If a batter strikes out, write a K in the middle of the diamond. If that batter was the first out, write a “1” with a circle around it. Indicate subsequent outs in the similar fashion.
If the batter makes an out after hitting the ball, you want to record how the play happened. Going back to our Jeter example. Say Jeter hits a grounder to the pitcher and the pitcher fields it and throws it to first base, the out would be recorded by writing “1-3” across the diamond. This indicates that the pitcher fielded the ball first and then threw it to first getting Jeter out.

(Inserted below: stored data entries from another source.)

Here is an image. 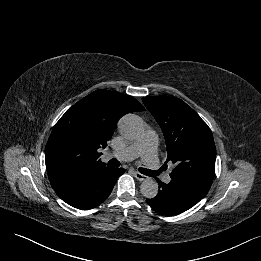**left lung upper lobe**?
Listing matches in <instances>:
<instances>
[{
  "label": "left lung upper lobe",
  "mask_w": 261,
  "mask_h": 261,
  "mask_svg": "<svg viewBox=\"0 0 261 261\" xmlns=\"http://www.w3.org/2000/svg\"><path fill=\"white\" fill-rule=\"evenodd\" d=\"M160 125L167 146V160L176 164L172 179H192L211 186L216 148L207 124L185 102L175 97L142 98Z\"/></svg>",
  "instance_id": "5c2ea615"
}]
</instances>
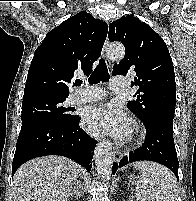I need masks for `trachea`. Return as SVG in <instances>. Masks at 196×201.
I'll list each match as a JSON object with an SVG mask.
<instances>
[{
  "label": "trachea",
  "instance_id": "3493384b",
  "mask_svg": "<svg viewBox=\"0 0 196 201\" xmlns=\"http://www.w3.org/2000/svg\"><path fill=\"white\" fill-rule=\"evenodd\" d=\"M110 78L107 66L103 60H100L99 65L95 68L91 76L88 78L90 84H96L100 81L106 82ZM76 85L80 86L81 81L76 82Z\"/></svg>",
  "mask_w": 196,
  "mask_h": 201
}]
</instances>
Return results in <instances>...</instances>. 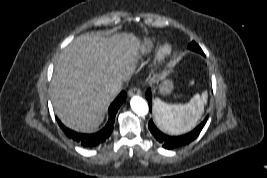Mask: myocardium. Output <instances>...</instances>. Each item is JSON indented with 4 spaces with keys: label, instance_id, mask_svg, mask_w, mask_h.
Segmentation results:
<instances>
[{
    "label": "myocardium",
    "instance_id": "f54148a6",
    "mask_svg": "<svg viewBox=\"0 0 267 178\" xmlns=\"http://www.w3.org/2000/svg\"><path fill=\"white\" fill-rule=\"evenodd\" d=\"M174 54V47L170 43H163L156 53V64L160 65Z\"/></svg>",
    "mask_w": 267,
    "mask_h": 178
}]
</instances>
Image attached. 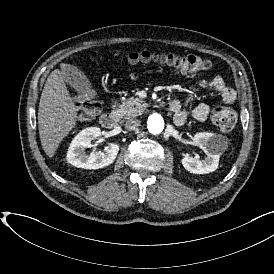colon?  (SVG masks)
<instances>
[{
	"instance_id": "obj_1",
	"label": "colon",
	"mask_w": 274,
	"mask_h": 274,
	"mask_svg": "<svg viewBox=\"0 0 274 274\" xmlns=\"http://www.w3.org/2000/svg\"><path fill=\"white\" fill-rule=\"evenodd\" d=\"M165 65L182 74H195L209 70L210 61L196 54L164 52L141 49L128 53L120 61V65ZM73 100L80 107L83 116H90L98 111V103L90 89L79 91ZM213 124L221 131H231L237 122L235 110L230 106H220L212 113Z\"/></svg>"
}]
</instances>
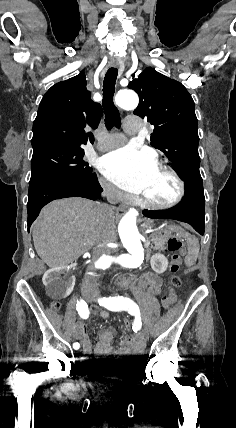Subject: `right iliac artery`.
Listing matches in <instances>:
<instances>
[{
	"mask_svg": "<svg viewBox=\"0 0 236 428\" xmlns=\"http://www.w3.org/2000/svg\"><path fill=\"white\" fill-rule=\"evenodd\" d=\"M76 306H77L76 309H77L80 317L83 319H87L89 317V310H88V305L86 304V302L84 300H80V301L77 300ZM79 347H80V344L78 342L73 344V348L75 350L79 349Z\"/></svg>",
	"mask_w": 236,
	"mask_h": 428,
	"instance_id": "82829eb1",
	"label": "right iliac artery"
}]
</instances>
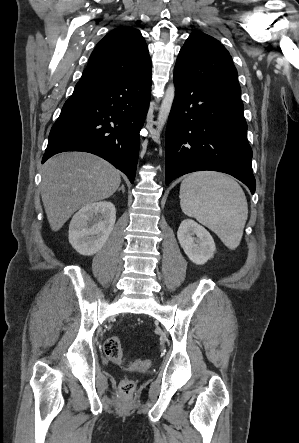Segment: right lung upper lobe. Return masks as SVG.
<instances>
[{
	"instance_id": "right-lung-upper-lobe-1",
	"label": "right lung upper lobe",
	"mask_w": 299,
	"mask_h": 443,
	"mask_svg": "<svg viewBox=\"0 0 299 443\" xmlns=\"http://www.w3.org/2000/svg\"><path fill=\"white\" fill-rule=\"evenodd\" d=\"M151 72V59L140 31L121 26L99 41L79 82L145 77Z\"/></svg>"
}]
</instances>
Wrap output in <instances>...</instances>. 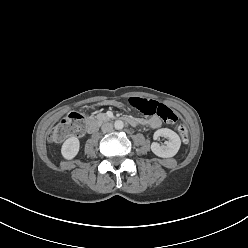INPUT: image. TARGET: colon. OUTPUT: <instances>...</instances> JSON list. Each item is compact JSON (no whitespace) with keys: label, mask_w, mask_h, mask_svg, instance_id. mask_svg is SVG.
I'll list each match as a JSON object with an SVG mask.
<instances>
[{"label":"colon","mask_w":248,"mask_h":248,"mask_svg":"<svg viewBox=\"0 0 248 248\" xmlns=\"http://www.w3.org/2000/svg\"><path fill=\"white\" fill-rule=\"evenodd\" d=\"M132 107L145 115H157L166 123H174L177 120L175 112L166 105L154 100L142 99L138 97L130 98ZM84 117L79 113H71L62 119L50 132V140L60 142L72 135H78L83 131ZM182 141L187 144L189 142L188 130L184 125L178 127Z\"/></svg>","instance_id":"colon-1"}]
</instances>
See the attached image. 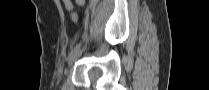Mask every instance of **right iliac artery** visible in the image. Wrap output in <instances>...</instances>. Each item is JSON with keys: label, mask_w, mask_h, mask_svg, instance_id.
Here are the masks:
<instances>
[{"label": "right iliac artery", "mask_w": 209, "mask_h": 90, "mask_svg": "<svg viewBox=\"0 0 209 90\" xmlns=\"http://www.w3.org/2000/svg\"><path fill=\"white\" fill-rule=\"evenodd\" d=\"M80 48V44L76 45L72 50L71 52L69 53V58L73 57L74 55H76V53L78 52Z\"/></svg>", "instance_id": "1"}]
</instances>
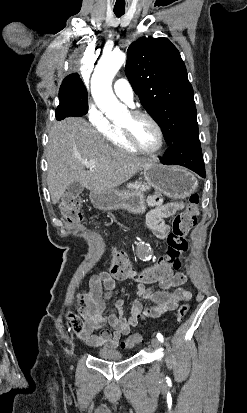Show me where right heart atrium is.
<instances>
[{
    "label": "right heart atrium",
    "instance_id": "1",
    "mask_svg": "<svg viewBox=\"0 0 247 413\" xmlns=\"http://www.w3.org/2000/svg\"><path fill=\"white\" fill-rule=\"evenodd\" d=\"M103 105H90L89 110L86 112V117L92 119L94 127L97 133H109L113 126L110 125V120L106 119ZM81 130H92V129H81Z\"/></svg>",
    "mask_w": 247,
    "mask_h": 413
}]
</instances>
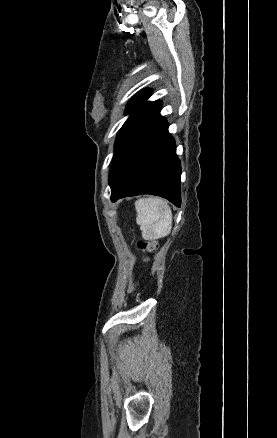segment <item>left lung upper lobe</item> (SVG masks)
Masks as SVG:
<instances>
[{
	"label": "left lung upper lobe",
	"instance_id": "5c2ea615",
	"mask_svg": "<svg viewBox=\"0 0 277 438\" xmlns=\"http://www.w3.org/2000/svg\"><path fill=\"white\" fill-rule=\"evenodd\" d=\"M150 94H151V90L144 89L141 92H139L137 95H135L128 103L126 114L130 113V116L123 124L121 129L118 131L114 145L115 153L109 174L110 186H112L115 183L118 174L122 168L123 162L125 160V157L127 155L128 149L131 144L134 124L136 122V119L139 115V112L143 104L148 99Z\"/></svg>",
	"mask_w": 277,
	"mask_h": 438
}]
</instances>
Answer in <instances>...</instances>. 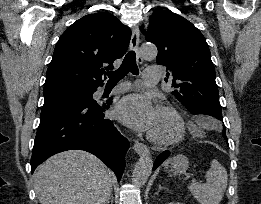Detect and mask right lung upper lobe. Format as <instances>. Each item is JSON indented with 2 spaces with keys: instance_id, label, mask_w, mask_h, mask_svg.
Returning a JSON list of instances; mask_svg holds the SVG:
<instances>
[{
  "instance_id": "obj_1",
  "label": "right lung upper lobe",
  "mask_w": 261,
  "mask_h": 204,
  "mask_svg": "<svg viewBox=\"0 0 261 204\" xmlns=\"http://www.w3.org/2000/svg\"><path fill=\"white\" fill-rule=\"evenodd\" d=\"M130 37V29L107 12L89 14L74 22L55 46L44 95L91 91L102 86V74L125 54Z\"/></svg>"
}]
</instances>
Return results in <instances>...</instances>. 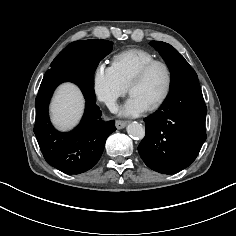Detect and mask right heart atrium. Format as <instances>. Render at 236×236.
<instances>
[{"label": "right heart atrium", "mask_w": 236, "mask_h": 236, "mask_svg": "<svg viewBox=\"0 0 236 236\" xmlns=\"http://www.w3.org/2000/svg\"><path fill=\"white\" fill-rule=\"evenodd\" d=\"M92 91L96 98L114 109L128 87L120 80L112 65L97 64L91 74Z\"/></svg>", "instance_id": "1"}]
</instances>
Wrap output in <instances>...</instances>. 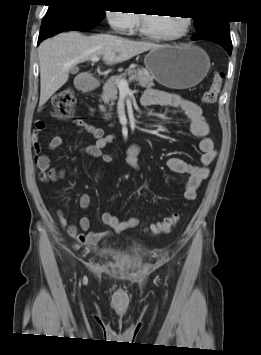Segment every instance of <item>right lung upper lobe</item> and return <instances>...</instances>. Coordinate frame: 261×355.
<instances>
[{"mask_svg": "<svg viewBox=\"0 0 261 355\" xmlns=\"http://www.w3.org/2000/svg\"><path fill=\"white\" fill-rule=\"evenodd\" d=\"M48 1H50L51 4H55V3H58V2L73 1V0H48Z\"/></svg>", "mask_w": 261, "mask_h": 355, "instance_id": "cb5924a9", "label": "right lung upper lobe"}]
</instances>
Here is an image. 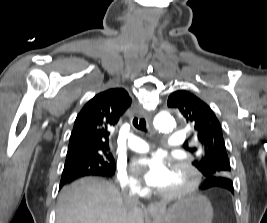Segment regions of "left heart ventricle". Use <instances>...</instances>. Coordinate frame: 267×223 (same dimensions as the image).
<instances>
[{"label": "left heart ventricle", "mask_w": 267, "mask_h": 223, "mask_svg": "<svg viewBox=\"0 0 267 223\" xmlns=\"http://www.w3.org/2000/svg\"><path fill=\"white\" fill-rule=\"evenodd\" d=\"M189 182L186 173H171L169 180L160 188L162 191H170L184 187Z\"/></svg>", "instance_id": "obj_1"}]
</instances>
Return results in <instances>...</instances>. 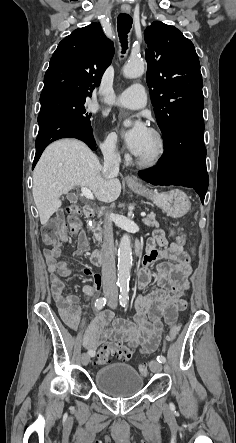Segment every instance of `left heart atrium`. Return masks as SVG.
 Returning <instances> with one entry per match:
<instances>
[{"label": "left heart atrium", "mask_w": 236, "mask_h": 443, "mask_svg": "<svg viewBox=\"0 0 236 443\" xmlns=\"http://www.w3.org/2000/svg\"><path fill=\"white\" fill-rule=\"evenodd\" d=\"M119 127L128 148L138 155L150 132L145 122L138 116L130 124L120 123Z\"/></svg>", "instance_id": "1"}]
</instances>
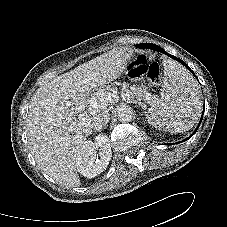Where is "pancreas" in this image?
<instances>
[{
	"label": "pancreas",
	"mask_w": 227,
	"mask_h": 227,
	"mask_svg": "<svg viewBox=\"0 0 227 227\" xmlns=\"http://www.w3.org/2000/svg\"><path fill=\"white\" fill-rule=\"evenodd\" d=\"M122 94H128L129 95L128 99L133 102L136 101V99L137 100H140L141 98L145 99L148 93L142 87L136 85H132L129 87L127 84H123Z\"/></svg>",
	"instance_id": "1"
}]
</instances>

Easy enough. How about double plays? Let’s say we have Jeter on first base after hitting a single. The scorecard will look like this:
Now, Giambi is up to bat and hits a grounder to the shortstop. The shortstop throws it to second, getting Jeter on the force out. The second baseman throws it to first, getting Giambi out. Here’s how we record it. First, we want to indicate Jeter got out at second on a grounder by Giambi. Do this by darkening the line from first to second only halfway. Write 25 next to that line indicating that it was Giambi that hit the ball that caused Jeter’s out. Jeter’s row will look like this:
On Giambi’s row, we’ll write “6-4-3” across the diamond indicating the fielding sequence. Above that we write “DP” indicating that he caused a double play. Don’t forget to add a “2” with a circle around it indicating that he was the second out. Giambi’s rowwill look like this:
If a batter flys out, write “F” followed by the fielder who caught the ball. So, if the centerfielder catches a fly ball, you would write “F8” inside the diamond of the batter who hit the ball.

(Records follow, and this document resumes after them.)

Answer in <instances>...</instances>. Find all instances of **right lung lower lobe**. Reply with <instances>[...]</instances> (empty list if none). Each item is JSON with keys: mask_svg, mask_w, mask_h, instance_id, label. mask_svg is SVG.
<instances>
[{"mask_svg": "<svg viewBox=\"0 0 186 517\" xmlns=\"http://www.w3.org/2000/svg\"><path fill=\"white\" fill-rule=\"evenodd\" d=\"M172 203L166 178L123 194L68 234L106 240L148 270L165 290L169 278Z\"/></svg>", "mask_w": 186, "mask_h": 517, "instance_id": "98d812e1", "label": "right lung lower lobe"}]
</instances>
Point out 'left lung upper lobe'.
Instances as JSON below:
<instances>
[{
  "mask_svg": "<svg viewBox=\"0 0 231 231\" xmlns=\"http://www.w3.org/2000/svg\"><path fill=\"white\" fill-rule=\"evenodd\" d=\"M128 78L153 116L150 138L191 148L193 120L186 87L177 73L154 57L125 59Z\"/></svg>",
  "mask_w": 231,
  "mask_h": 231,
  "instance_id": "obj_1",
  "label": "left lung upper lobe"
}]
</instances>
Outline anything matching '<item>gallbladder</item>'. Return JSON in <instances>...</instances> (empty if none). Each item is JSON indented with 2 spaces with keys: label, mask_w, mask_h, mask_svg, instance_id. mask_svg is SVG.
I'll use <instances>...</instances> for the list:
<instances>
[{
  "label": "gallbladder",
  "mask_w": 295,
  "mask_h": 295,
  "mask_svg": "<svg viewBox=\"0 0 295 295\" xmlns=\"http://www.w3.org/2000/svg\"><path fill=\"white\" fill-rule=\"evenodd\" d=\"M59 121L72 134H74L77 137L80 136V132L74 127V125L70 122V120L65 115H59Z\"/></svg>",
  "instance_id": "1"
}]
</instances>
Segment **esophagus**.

If you want to show a runner on base getting tagged out or forced out, draw a line half way to the base they were headed to as well as the fielding sequence of the out. For example, say Jeter was on first after hitting a single. Giambi hits a grounder to third. Third baseman fields and throws it to second getting the force out. This is what Jeter’s row would look like:
At the end of the game, you don’t want a card that looks like this. So pay attention.
Photo by Hysterical Bertha 
Make it your own
After you get the basics down, start adding your own style to keep track of scores. There isn’t a wrong or right way to do it. The trick is to find a system that will help you easily keep track of the progress of a game.